== Task description ==
Without the pictures, give the listing below again exactly.

Start of Data provided

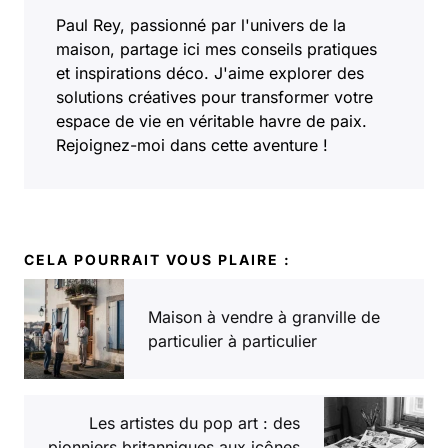
Paul Rey, passionné par l'univers de la
maison, partage ici mes conseils pratiques
et inspirations déco. J'aime explorer des
solutions créatives pour transformer votre
espace de vie en véritable havre de paix.
Rejoignez-moi dans cette aventure !
CELA POURRAIT VOUS PLAIRE :
Maison à vendre à granville de
particulier à particulier
Les artistes du pop art : des
pionniers britanniques aux icônes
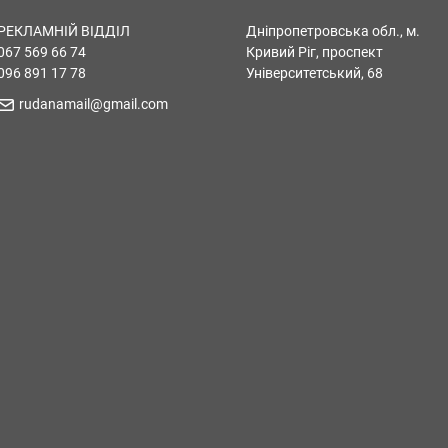
РЕКЛАМНІЙ ВІДДІЛ
Дніпропетровська обл., м.
067 569 66 74
Кривий Ріг, проспект
096 891 17 78
Університетський, 68
rudanamail@gmail.com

End of Data provided

== Your solution ==
Paul Rey, passionné par l'univers de la
maison, partage ici mes conseils pratiques
et inspirations déco. J'aime explorer des
solutions créatives pour transformer votre
espace de vie en véritable havre de paix.
Rejoignez-moi dans cette aventure !
CELA POURRAIT VOUS PLAIRE :
Maison à vendre à granville de
particulier à particulier
Les artistes du pop art : des
pionniers britanniques aux icônes
РЕКЛАМНІЙ ВІДДІЛ
Дніпропетровська обл., м.
067 569 66 74
Кривий Ріг, проспект
096 891 17 78
Університетський, 68
rudanamail@gmail.com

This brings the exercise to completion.